What is being asked:
Look over the lines below. Report each one that includes the string "Comunicados".
====== Material to process
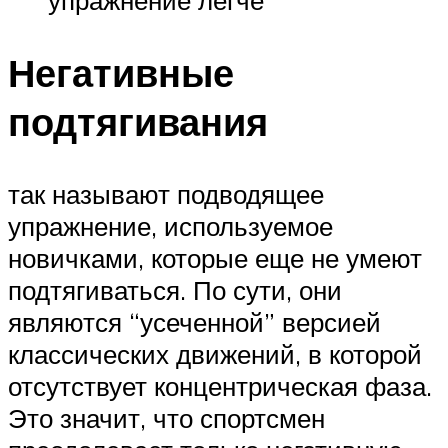
Негативные
подтягивания
так называют подводящее
упражнение, используемое
новичками, которые еще не умеют
подтягиваться. По сути, они
являются “усеченной” версией
классических движений, в которой
отсутствует концентрическая фаза.
Это значит, что спортсмен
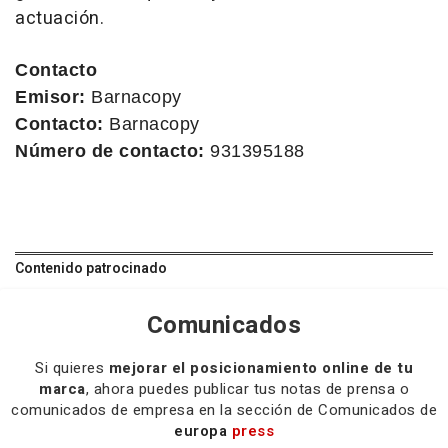
actuación.
Contacto
Emisor:
Barnacopy
Contacto:
Barnacopy
Número de contacto:
931395188
Contenido patrocinado
Comunicados
Si quieres
mejorar el posicionamiento online de tu
marca
, ahora puedes publicar tus notas de prensa o
comunicados de empresa en la sección de Comunicados de
europa
press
============
Exercise response:
Comunicados
comunicados de empresa en la sección de Comunicados de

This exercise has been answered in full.